La Corse, nouveau fruit de la discorde

Entre dialogue et fermeté affichée, Emmanuel Macron doit à son tour affronter la question corse. Pourtant, plus que le risque d’attenter à l’image de l’exécutif, c’est un risque de fracture au sein de la majorité qui pourrait se dessiner. Explications.

Il est bien des sujets sur lesquels la majorité parlementaire sera susceptible au cours du mandat du Président de la République de se quereller voire de se briser. Et la question corse figure au rang de celles qui présentent des risques sinon élevés du moins probables. Car en voulant incarner un changement attendu, du moins si l’on s’en réfère aux résultats des urnes, Emmanuel Macron a fait naître sur l’ensemble du territoire, Île de Beauté comprise, l’idée que nombre de choses étaient désormais possibles. Certes il peut y avoir un pas, quand ce n’est pas un gouffre, entre ce que l’on imagine réalisable et ce qui le devient réellement. Et la majorité parlementaire d’incarner le pouvoir capable de matérialiser les aspirations exprimées.

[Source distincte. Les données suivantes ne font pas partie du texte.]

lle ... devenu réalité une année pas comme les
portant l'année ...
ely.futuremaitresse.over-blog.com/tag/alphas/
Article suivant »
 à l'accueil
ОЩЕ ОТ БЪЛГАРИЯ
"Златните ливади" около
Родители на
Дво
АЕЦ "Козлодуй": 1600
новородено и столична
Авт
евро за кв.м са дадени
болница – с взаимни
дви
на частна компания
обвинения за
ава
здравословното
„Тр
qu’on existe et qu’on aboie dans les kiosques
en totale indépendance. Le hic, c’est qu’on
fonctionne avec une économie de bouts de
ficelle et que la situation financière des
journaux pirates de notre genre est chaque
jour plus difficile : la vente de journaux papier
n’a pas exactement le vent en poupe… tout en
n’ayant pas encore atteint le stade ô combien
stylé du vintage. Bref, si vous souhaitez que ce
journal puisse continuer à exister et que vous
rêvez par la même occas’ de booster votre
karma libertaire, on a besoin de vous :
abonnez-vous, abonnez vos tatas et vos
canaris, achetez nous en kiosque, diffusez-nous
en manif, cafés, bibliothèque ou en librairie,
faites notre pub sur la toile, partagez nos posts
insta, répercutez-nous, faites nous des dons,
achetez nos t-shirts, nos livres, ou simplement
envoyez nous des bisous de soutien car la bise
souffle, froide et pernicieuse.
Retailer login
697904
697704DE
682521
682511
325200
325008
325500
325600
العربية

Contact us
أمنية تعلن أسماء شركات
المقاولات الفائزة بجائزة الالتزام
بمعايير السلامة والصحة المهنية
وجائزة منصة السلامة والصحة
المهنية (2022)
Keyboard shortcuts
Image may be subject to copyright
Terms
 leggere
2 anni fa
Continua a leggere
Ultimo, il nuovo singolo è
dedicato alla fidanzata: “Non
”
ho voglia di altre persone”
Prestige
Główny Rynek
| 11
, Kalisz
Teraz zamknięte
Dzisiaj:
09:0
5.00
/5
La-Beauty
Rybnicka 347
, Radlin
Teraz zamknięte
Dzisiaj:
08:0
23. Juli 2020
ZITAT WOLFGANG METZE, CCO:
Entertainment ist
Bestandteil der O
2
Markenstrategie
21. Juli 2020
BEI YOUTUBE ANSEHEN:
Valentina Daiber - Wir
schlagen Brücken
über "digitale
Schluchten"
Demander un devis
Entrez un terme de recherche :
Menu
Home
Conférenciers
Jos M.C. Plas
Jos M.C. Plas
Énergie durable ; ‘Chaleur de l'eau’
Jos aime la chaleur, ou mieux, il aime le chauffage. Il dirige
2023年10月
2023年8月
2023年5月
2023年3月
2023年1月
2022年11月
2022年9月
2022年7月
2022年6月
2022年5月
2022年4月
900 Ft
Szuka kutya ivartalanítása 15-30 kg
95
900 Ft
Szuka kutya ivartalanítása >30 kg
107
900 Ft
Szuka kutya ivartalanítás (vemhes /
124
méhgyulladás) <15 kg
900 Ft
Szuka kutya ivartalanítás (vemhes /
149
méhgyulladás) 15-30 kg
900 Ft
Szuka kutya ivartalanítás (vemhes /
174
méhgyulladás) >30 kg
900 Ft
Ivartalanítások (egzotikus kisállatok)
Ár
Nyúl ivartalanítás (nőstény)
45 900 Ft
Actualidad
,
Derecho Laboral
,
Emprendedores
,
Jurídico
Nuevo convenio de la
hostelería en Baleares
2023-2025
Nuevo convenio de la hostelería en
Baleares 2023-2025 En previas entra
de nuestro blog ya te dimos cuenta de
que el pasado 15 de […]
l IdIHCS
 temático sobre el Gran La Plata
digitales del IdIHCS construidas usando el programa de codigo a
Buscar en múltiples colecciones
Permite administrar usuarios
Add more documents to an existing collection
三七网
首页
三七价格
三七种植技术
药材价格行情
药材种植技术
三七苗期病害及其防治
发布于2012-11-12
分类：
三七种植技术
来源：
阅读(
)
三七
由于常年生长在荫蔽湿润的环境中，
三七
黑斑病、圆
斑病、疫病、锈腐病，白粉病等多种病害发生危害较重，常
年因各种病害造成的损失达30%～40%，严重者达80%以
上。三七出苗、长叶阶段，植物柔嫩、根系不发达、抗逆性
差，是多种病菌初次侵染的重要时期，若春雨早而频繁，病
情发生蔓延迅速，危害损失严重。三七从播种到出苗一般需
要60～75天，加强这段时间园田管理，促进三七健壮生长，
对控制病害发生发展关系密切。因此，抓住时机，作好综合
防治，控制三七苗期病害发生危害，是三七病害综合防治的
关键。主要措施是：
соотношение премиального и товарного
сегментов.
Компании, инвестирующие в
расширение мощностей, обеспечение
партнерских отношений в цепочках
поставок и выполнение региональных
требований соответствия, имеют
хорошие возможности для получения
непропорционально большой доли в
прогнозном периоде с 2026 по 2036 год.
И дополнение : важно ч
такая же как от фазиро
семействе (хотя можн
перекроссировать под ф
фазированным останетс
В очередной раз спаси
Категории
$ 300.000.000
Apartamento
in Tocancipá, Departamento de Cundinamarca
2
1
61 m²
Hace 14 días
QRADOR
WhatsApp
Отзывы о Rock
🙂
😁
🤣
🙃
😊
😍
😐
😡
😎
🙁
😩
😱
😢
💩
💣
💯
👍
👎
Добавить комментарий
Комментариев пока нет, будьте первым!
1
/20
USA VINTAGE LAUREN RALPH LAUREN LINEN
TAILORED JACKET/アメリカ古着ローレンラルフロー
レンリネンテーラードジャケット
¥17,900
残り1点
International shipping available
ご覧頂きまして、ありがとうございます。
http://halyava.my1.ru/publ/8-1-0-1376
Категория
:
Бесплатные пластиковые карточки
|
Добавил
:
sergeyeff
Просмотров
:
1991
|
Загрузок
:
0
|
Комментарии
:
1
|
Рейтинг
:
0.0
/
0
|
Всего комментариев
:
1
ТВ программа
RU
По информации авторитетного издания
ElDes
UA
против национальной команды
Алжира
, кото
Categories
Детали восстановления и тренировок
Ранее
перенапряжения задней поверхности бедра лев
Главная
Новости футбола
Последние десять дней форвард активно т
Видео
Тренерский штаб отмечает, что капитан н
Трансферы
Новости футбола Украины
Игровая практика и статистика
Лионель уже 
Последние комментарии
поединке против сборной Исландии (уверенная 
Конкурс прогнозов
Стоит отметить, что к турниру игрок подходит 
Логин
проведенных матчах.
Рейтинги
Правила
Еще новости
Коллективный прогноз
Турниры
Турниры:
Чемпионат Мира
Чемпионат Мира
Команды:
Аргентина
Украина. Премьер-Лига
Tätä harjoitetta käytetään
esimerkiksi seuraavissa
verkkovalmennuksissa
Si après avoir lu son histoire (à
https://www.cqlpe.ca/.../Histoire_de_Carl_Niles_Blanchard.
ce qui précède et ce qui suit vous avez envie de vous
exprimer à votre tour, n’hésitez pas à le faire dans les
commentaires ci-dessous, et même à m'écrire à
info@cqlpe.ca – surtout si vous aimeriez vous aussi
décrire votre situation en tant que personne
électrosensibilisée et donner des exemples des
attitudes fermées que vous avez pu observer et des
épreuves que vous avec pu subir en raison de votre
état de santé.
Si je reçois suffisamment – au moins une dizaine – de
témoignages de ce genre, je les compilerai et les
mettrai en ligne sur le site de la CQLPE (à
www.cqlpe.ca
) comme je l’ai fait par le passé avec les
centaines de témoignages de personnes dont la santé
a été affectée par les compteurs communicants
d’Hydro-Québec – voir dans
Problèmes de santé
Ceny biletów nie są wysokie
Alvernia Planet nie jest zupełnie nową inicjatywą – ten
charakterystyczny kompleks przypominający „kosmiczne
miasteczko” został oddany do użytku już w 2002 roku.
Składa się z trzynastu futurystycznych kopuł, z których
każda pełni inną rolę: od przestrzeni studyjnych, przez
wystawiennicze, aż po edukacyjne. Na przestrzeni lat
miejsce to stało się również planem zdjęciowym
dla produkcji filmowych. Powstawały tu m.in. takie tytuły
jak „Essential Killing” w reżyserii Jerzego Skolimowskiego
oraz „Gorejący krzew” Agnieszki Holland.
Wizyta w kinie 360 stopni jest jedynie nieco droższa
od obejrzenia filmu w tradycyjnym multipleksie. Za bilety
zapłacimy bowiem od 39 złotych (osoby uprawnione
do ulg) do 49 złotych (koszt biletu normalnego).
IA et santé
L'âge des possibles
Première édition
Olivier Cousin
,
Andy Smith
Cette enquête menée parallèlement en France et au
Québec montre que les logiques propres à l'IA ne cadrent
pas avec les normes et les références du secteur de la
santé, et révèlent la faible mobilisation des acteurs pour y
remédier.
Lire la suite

Et là encore la question corse de s’inviter au débat qui n’a rien de nouveau.Voilà plus de quatre décennies – la création du Front de libération nationale corse (FLNC) datant de 1976 – qu’une partie de la population de l’Île appelle à l’indépendance ou à une très large autonomie. Passons sur les moyens employés, souvent violents comme l’assassinat du Préfet Erignac en février 1998, par le passé pour faire valoir cette revendication qui ne peut être niée.

Fruit et République

Plus pacifiquement et démocratiquement, l’automne dernier a vu Gilles Simeoni et Jean-Guy Talamoni respectivement portés, suite à des élections locales, à la tête du conseil exécutif et à la présidence de l’Assemblée de Corse confirmant la volonté de ceux qui se sont rendus aux urnes de voir la Corse basculer dans le champ de l’autonomie. Et il sera désormais très difficile à Emmanuel Macron de négliger, comme l’on longtemps fait ses prédécesseurs, les doléances de ses interlocuteurs. Jusqu’alors la fermeté dans le cadre de la République prévalait : La République française est une et indivisible. Or la Corse faisant entièrement partie de la Métropole et de la République, elle ne pouvait en être exclue, y compris sous les coups de boutoir d’une revendication nationaliste, pacifique ou violente. Parallèlement et a contrario, les nationalistes avancent aujourd’hui comme argutie juridique à leur revendication l’article 74 de la Constitution qui régit le statut des collectivités d’outre-mer. Dilemme des plus épineux et contradiction des plus patentes quant l’on sait aussi que la Corse a élu, au sein de l’Assemblée territoriale, des représentants de La République en Marche qui ont signé le 7 février dernier une résolution émanant de l’Assemblée de Corse appelant le président de la République « à ouvrir avec les représentants élus de la Corse un dialogue sans préalable ni tabou » (Lire l’article sur lemonde.fr: En Corse, les élus territoriaux LRM rappelés à l’ordre par Paris: ). Certes rappelés à l’ordre par l’exécutif, il n’en reste pas moins que les six députés en question s’inscrivent désormais en faux avec la ligne défendue par l’Elysée.

Intégrité et velléités

Pour combien de temps, la question se pose aussi. Quelle sera leur position au sein de l’Assemblée nationale et quelle sera la position du groupe parlementaire à l’endroit de leur positionnement identitaire ? Christophe Castaner, le délégué général de LRM a précisé que cette position « n’était pas celle LRM ». Certes. Mais le vers est dans le fruit et la fracture se profile. (Lire l’article sur hufftingtonpost.fr : Corse: en attendant Macron, La République En Marche cherche encore sa voix) Ainsi, Emmanuel Macron, comme ses prédécesseurs, est donc confronté à la question corse, partagé entre la volonté de préserver l’intégrité territoriale de la République et l’envie de résoudre un problème par le choix d’une autonomie des plus larges qui ouvrirait cependant la voie à de plus grandes velléités nationalistes corses ou issus d’autres régions de France. Car s’il est possible sans trop de dommages de refuser la construction d’un second aéroport à Notre Dame des Landes, il est plus difficile et plus risqué de contester la volonté d’une assemblée élue démocratiquement et qui entend porter la voix d’un peuple, fut-il contesté, moqué ou brocardé dans son identité.